10.1097/00000539-199711000-00007

Scopus ID

2-s2.0-9844241584 (requires institutional sign-in at Scopus site)   27 Citations

Abstract

UNLABELLED: Sevoflurane is associated with less tachycardia and coronary vasodilation than isoflurane and thus might be associated with less myocardial ischemia. This multicenter study examined the incidence of myocardial ischemia and adverse cardiac outcomes in adults (40-87 yr) with cardiac disease having elective noncardiac surgery.
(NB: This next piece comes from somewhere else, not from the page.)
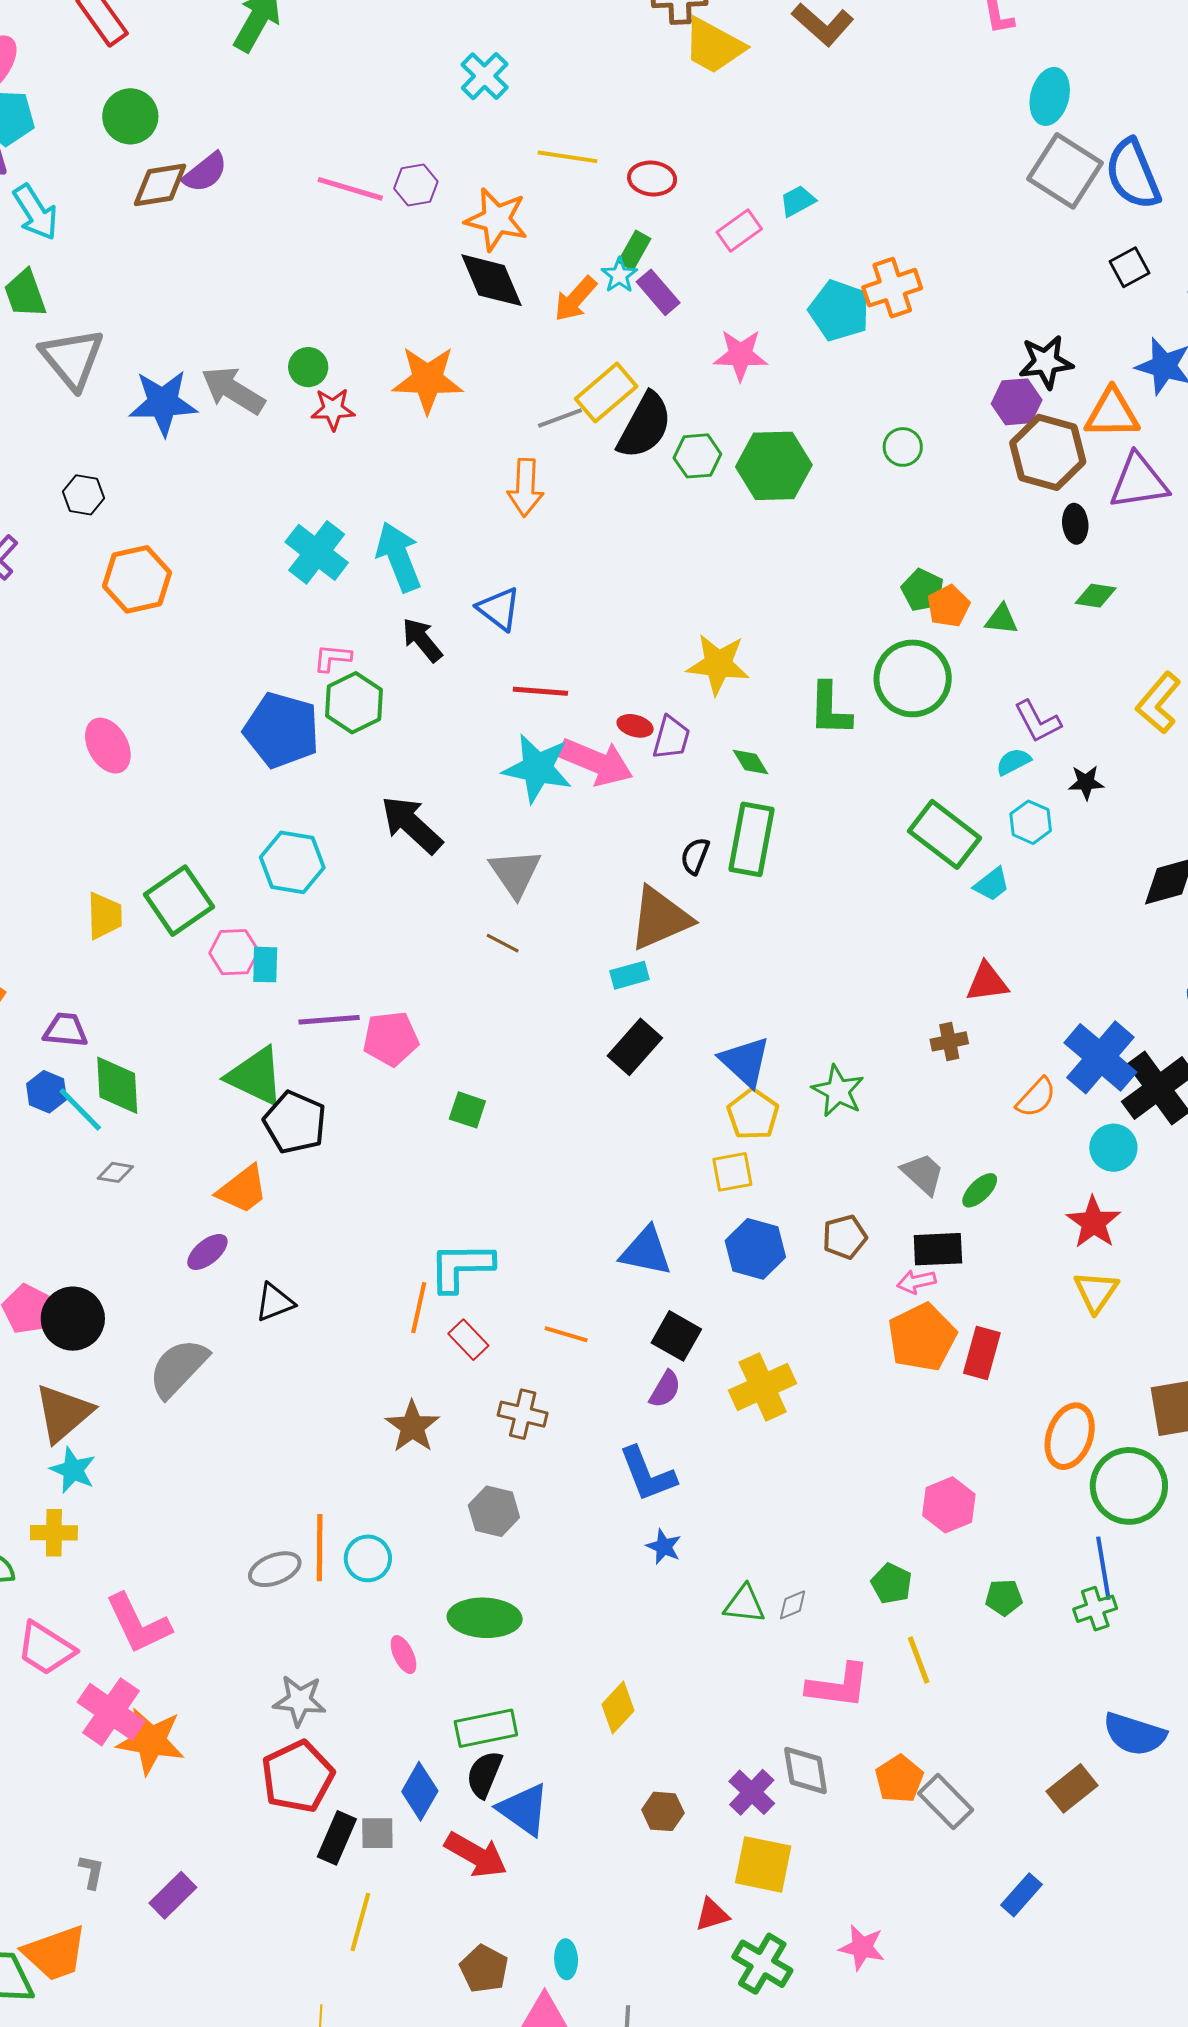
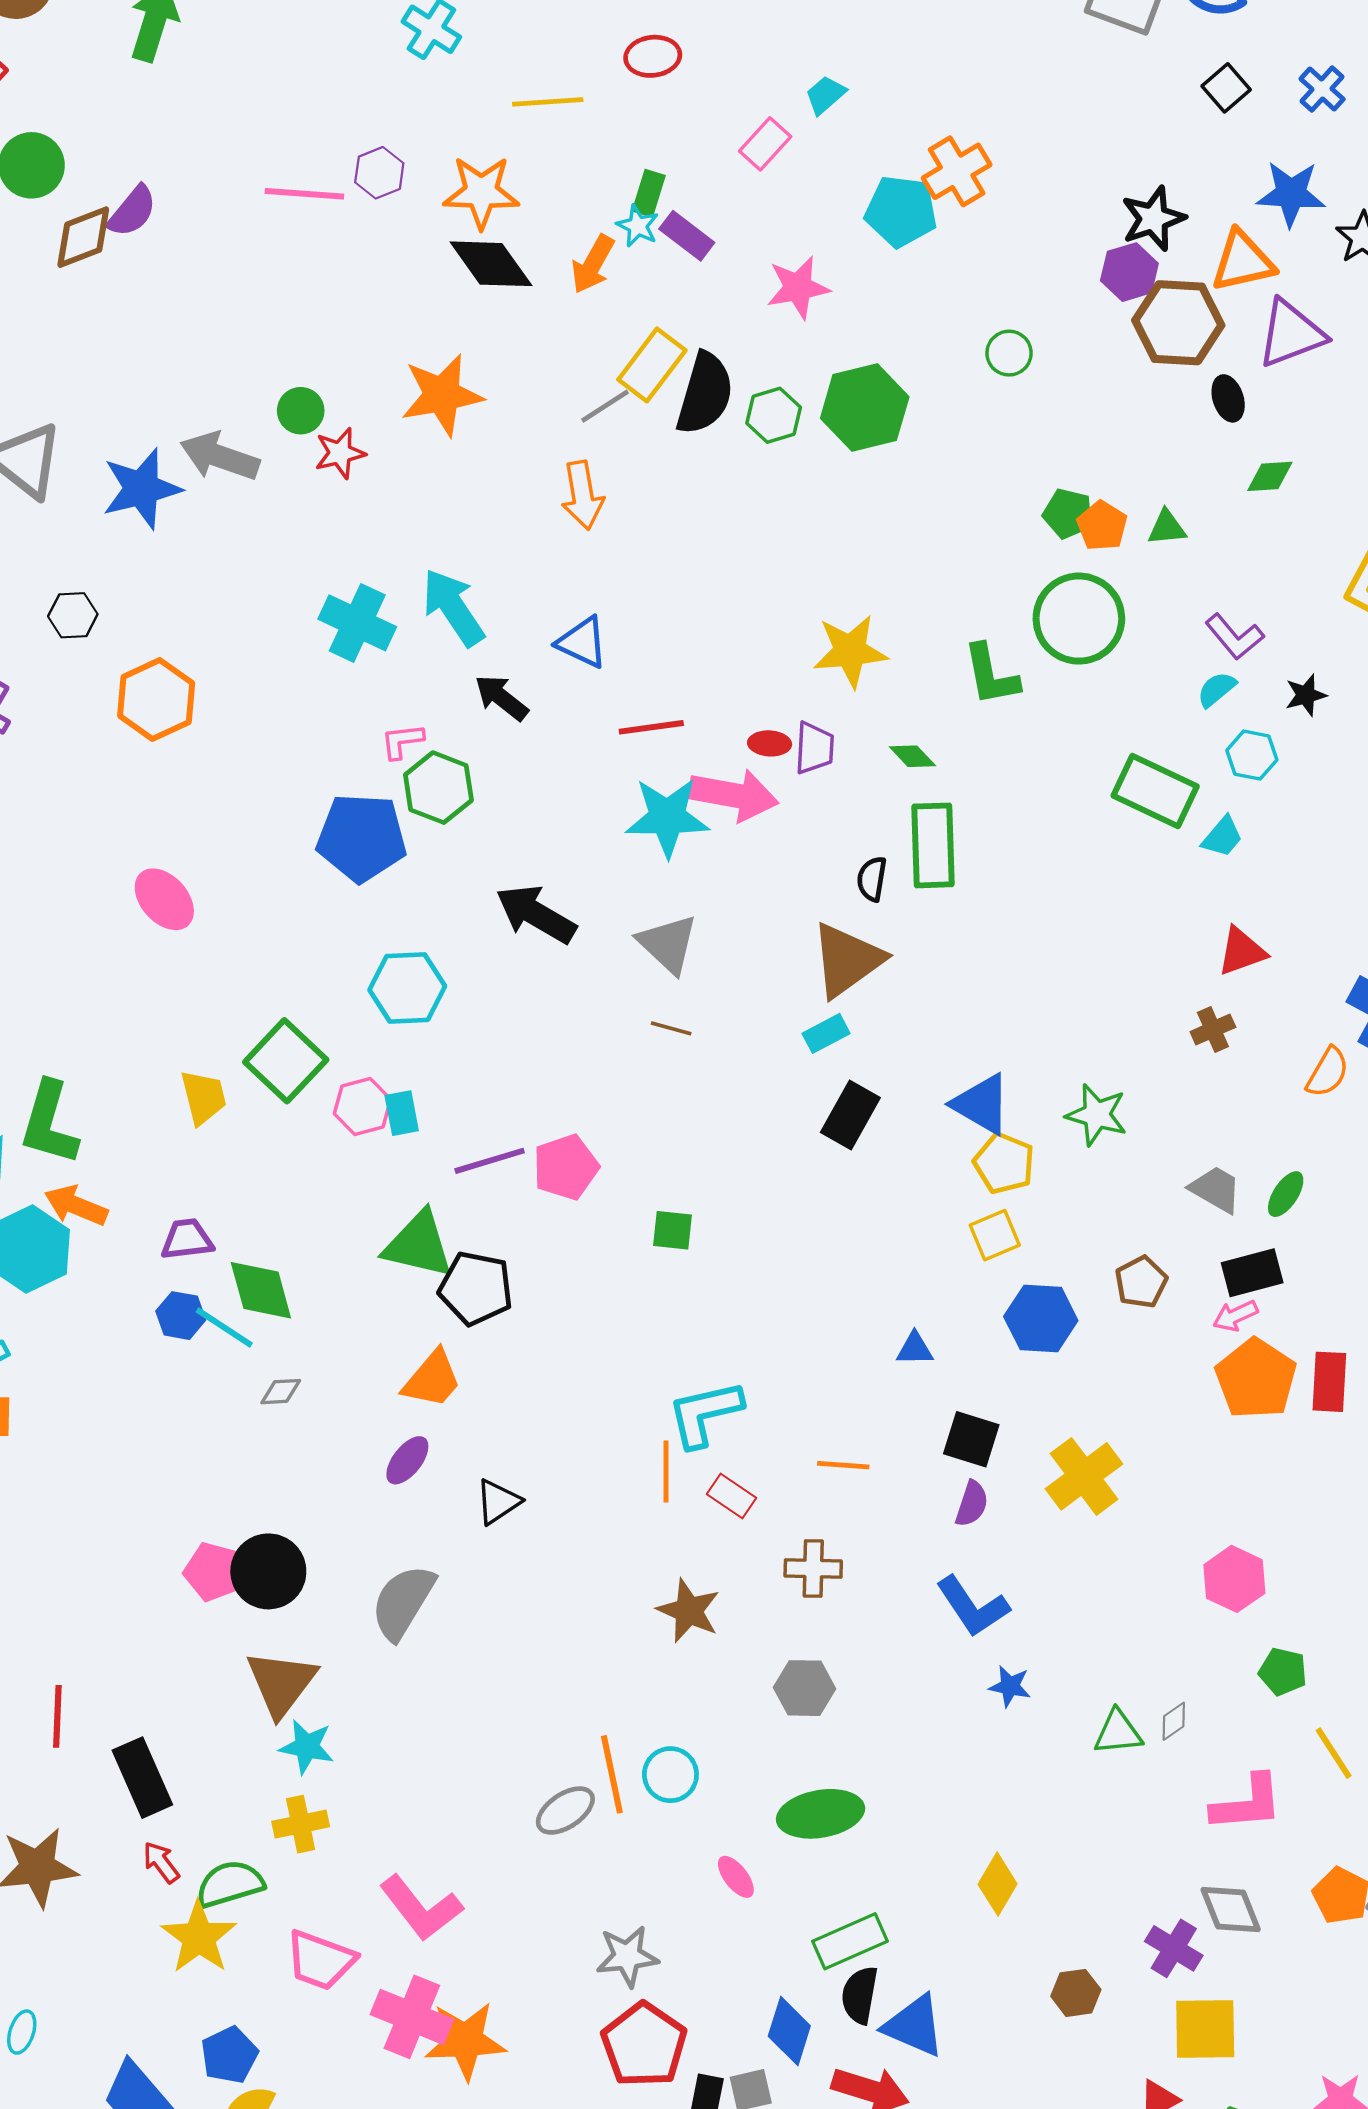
red ellipse: (652, 178) -> (653, 56), moved
blue triangle: (646, 1251) -> (915, 1349), size x0.6
pink hexagon: (949, 1505) -> (1234, 1579), moved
Patients were randomized to receive either sevoflurane (S) (n = 106) or isoflurane (I) (n = 108) in conjunction with sodium thiopental, vecuronium, fentanyl, and 50%-70% N2O. Intraoperative hemodynamics were maintained within 20% of awake baseline with standard drugs. A Holter monitor was applied 3-24 h before surgery and maintained until 48 h after surgery. Electrocardiograms and blood samples for analysis of the MB isoenzyme fraction of creatine phosphokinase were obtained preoperatively and daily for 48 h postoperatively. Anesthetic exposure (1.79 +/- 0.15 [mean +/- SE] minimum alveolar concentration-hour) and duration of surgery (219 +/- 13 min) did not differ between groups. The incidence of ischemia in the pre-, intra- and postoperative periods, adverse cardiac outcomes (18% occurrence), intraoperative hemodynamic variations (+/-20% change from ward baseline), and administration of adjunct cardiovascular medications were similar between groups. In cardiac patients having noncardiac surgery, sevoflurane was comparable to isoflurane with respect to the incidence of intra- and postoperative myocardial ischemia and in the frequency of adverse cardiac outcomes.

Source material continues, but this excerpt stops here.